### [Task details]
No picture belongs in the copy. Repeat each line below exactly.

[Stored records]

◆ ◆ ◆

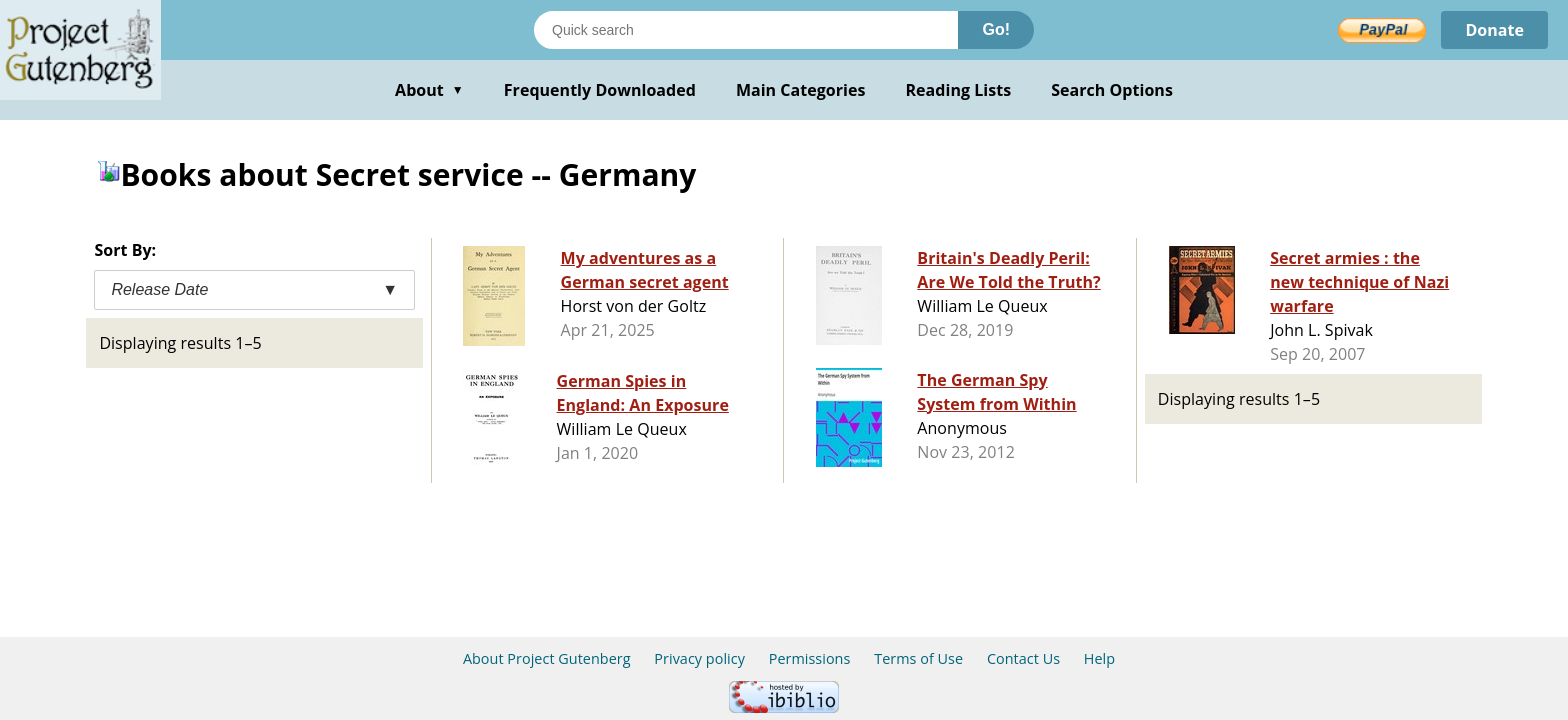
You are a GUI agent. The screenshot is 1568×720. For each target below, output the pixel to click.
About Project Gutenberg (547, 658)
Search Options (1112, 90)
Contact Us (1023, 658)
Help (1099, 658)
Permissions (810, 658)
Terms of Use (918, 658)
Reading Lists (959, 90)
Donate (1494, 30)
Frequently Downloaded (600, 90)
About (429, 90)
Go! (996, 29)
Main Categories (801, 90)
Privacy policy (699, 658)
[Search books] (746, 30)
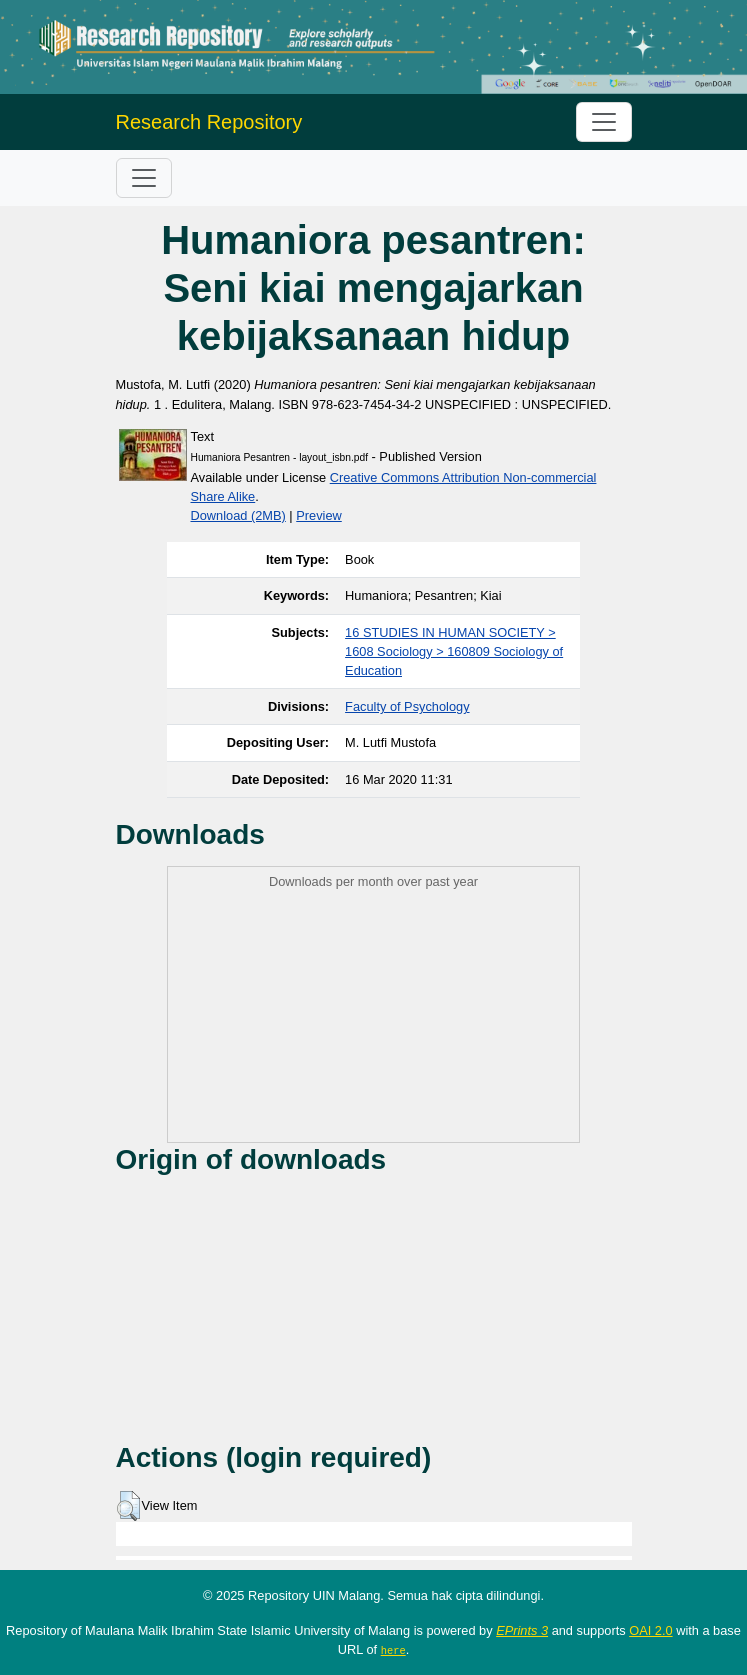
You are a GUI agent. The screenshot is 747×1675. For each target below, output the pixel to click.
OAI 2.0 (650, 1630)
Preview (319, 515)
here (393, 1650)
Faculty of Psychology (407, 706)
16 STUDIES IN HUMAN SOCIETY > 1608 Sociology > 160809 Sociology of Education (454, 651)
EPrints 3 (522, 1630)
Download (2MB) (238, 515)
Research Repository (209, 122)
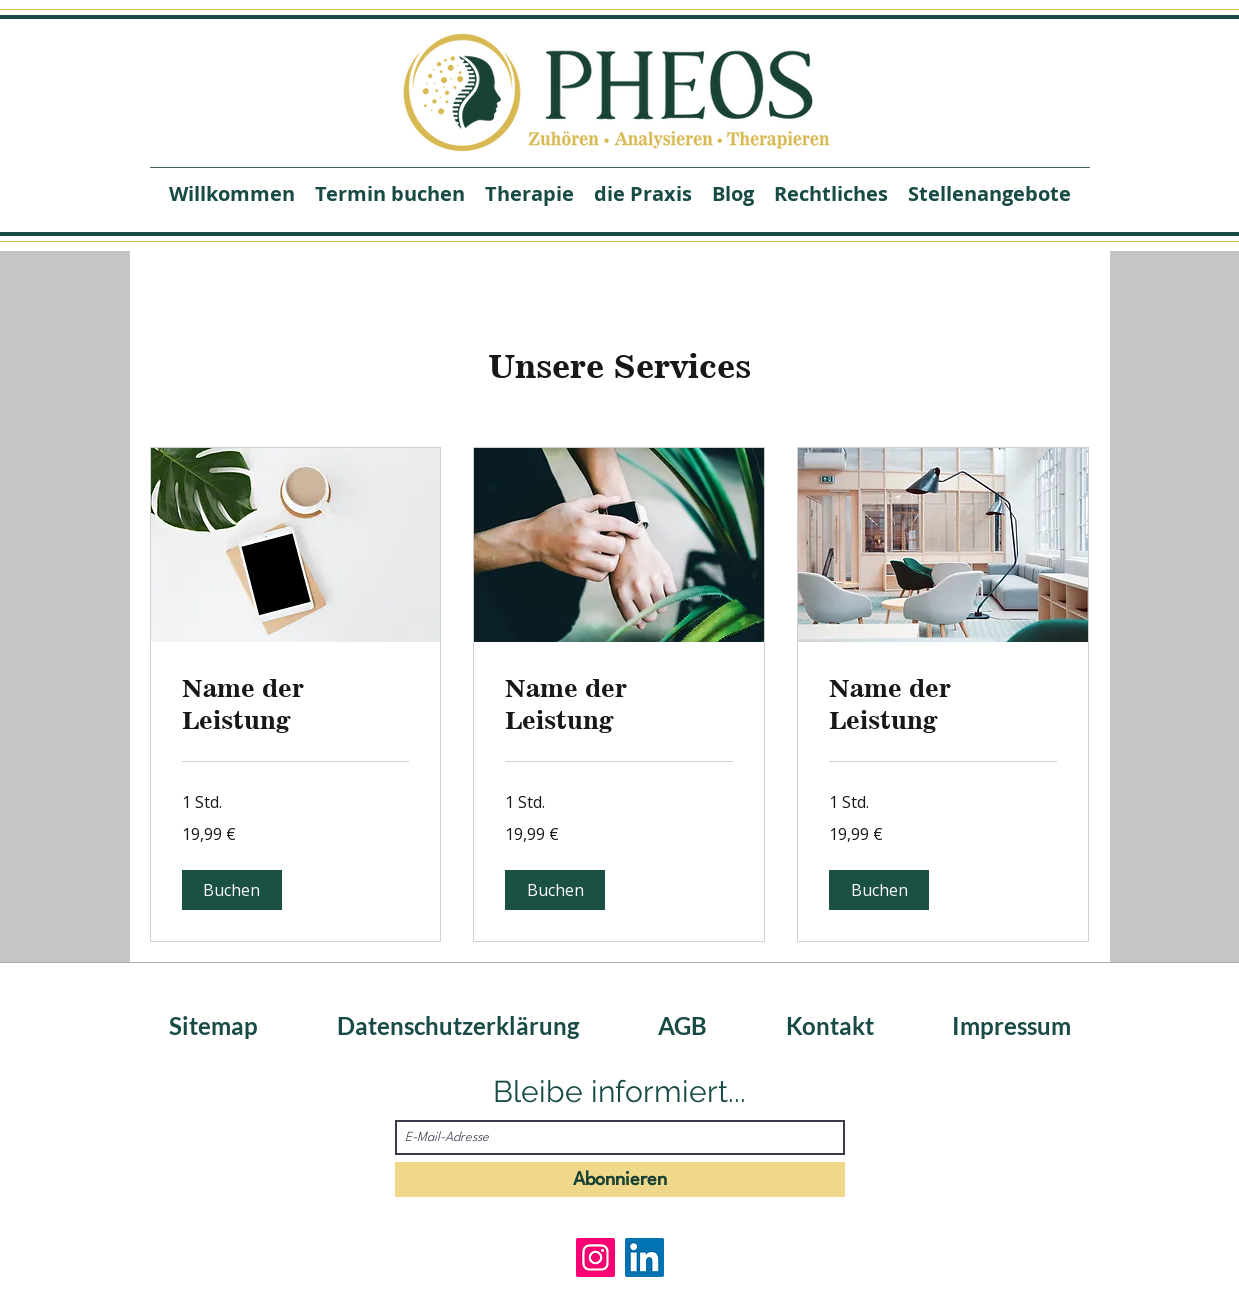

◆ ◆ ◆

### [Finished exercise]
You are a GUI agent. The screenshot is 1568×720. For each target below, output the pixel to click.
About Project Gutenberg (547, 658)
Search Options (1112, 90)
Contact Us (1023, 658)
Help (1099, 658)
Permissions (810, 658)
Terms of Use (918, 658)
Reading Lists (959, 90)
Donate (1494, 30)
Frequently Downloaded (600, 90)
About (429, 90)
Go! (996, 29)
Main Categories (801, 90)
Privacy policy (699, 658)
[Search books] (746, 30)
You are a GUI agent. The screenshot is 747×1675. For each target below, output the pixel to click.
OAI 2.0 (650, 1630)
Preview (319, 515)
here (393, 1650)
Faculty of Psychology (407, 706)
16 STUDIES IN HUMAN SOCIETY > 1608 Sociology > 160809 Sociology of Education (454, 651)
EPrints 3 (522, 1630)
Download (2MB) (238, 515)
Research Repository (209, 122)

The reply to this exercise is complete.